I need to (numerically) calculate the first and second derivative of a function for which I've attempted to use both splrep and UnivariateSpline to create splines for the purpose of interpolation the function to take the derivatives.
However, it seems that there's an inherent problem in the spline representation itself for functions who's magnitude is order 10^-1 or lower and are (rapidly) oscillating.
As an example, consider the following code to create a spline representation of the sine function over the interval (0,6*pi) (so the function oscillates three times only):
import scipy
from scipy import interpolate
import numpy
from numpy import linspace
import math
from math import sin
k = linspace(0, 6.*pi, num=10000) #interval (0,6*pi) in 10'000 steps
y=[]
A = 1.e0 # Amplitude of sine function
for i in range(len(k)):
y.append(A*sin(k[i]))
tck =interpolate.UnivariateSpline(x, y, w=None, bbox=[None, None], k=5, s=2)
M=tck(k)
Below are the results for M for A = 1.e0 and A = 1.e-2
http://i.imgur.com/uEIxq.png Amplitude = 1
http://i.imgur.com/zFfK0.png Amplitude = 1/100
Clearly the interpolated function created by the splines is totally incorrect! The 2nd graph does not even oscillate the correct frequency.
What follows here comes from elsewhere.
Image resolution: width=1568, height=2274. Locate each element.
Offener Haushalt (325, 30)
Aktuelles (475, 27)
Does anyone have any insight into this problem? Or know of another way to create splines within numpy/scipy?
Cheers,
Rory
I'm guessing that your problem is due to aliasing.
What is x in your example?
If the x values that you're interpolating at are less closely spaced than your original points, you'll inherently lose frequency information. This is completely independent from any type of interpolation. It's inherent in downsampling.
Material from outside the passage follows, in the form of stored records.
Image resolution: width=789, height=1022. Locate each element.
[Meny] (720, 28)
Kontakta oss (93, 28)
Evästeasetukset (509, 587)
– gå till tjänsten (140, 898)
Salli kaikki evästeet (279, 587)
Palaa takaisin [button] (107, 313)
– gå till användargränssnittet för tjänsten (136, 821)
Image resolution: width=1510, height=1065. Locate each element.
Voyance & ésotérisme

Nevermind the above bit about aliasing. It doesn't apply in this case (though I still have no idea what x is in your example...
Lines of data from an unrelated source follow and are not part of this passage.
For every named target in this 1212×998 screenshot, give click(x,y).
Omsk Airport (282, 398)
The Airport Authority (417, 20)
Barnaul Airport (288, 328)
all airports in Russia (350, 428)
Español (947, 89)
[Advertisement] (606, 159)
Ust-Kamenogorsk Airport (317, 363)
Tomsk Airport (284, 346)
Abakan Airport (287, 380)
I just realized that you're evaluating your points at the original input points when you're using a non-zero smoothing factor (s).
By definition, smoothing won't fit the data exactly. Try putting s=0 in instead.
As a quick example:
import matplotlib.pyplot as plt
import numpy as np
from scipy import interpolate
x = np.linspace(0, 6.*np.pi, num=100) #interval (0,6*pi) in 10'000 steps
A = 1.e-4 # Amplitude of sine function
y = A*np.sin(x)
fig, axes = plt.subplots(nrows=2)
for ax, s, title in zip(axes, [2, 0], ['With', 'Without']):
yinterp = interpolate.UnivariateSpline(x, y, s=s)(x)
ax.plot(x, yinterp, label='Interpolated')
ax.plot(x, y, 'bo',label='Original')
ax.legend()
ax.set_title(title + ' Smoothing')
plt.show()
The reason that you're only clearly seeing the effects of smoothing with a low amplitude is due to the way the smoothing factor is defined. See the documentation for scipy.interpolate.UnivariateSpline for more details.
Even with a higher amplitude, the interpolated data won't match the original data if you use smoothing.
For example, if we just change the amplitude (A) to 1.0 in the code example above, we'll still see the effects of smoothing...
The problem is in choosing suitable values for the s parameter. Its values depend on the scaling of the data.
Reading the documentation carefully, one can deduce that the parameter should be chosen around s = len(y) * np.var(y), i.e. # of data points * variance. Taking for example s = 0.05 * len(y) * np.var(y) gives a smoothing spline that does not depend on the scaling of the data or the number of data points.
EDIT: sensible values for s depend of course also on the noise level in the data. The docs seem to recommend choosing s in the range (m - sqrt(2*m)) * std**2 <= s <= (m + sqrt(2*m)) * std**2 where std is the standard deviation associated with the "noise" you want to smooth over.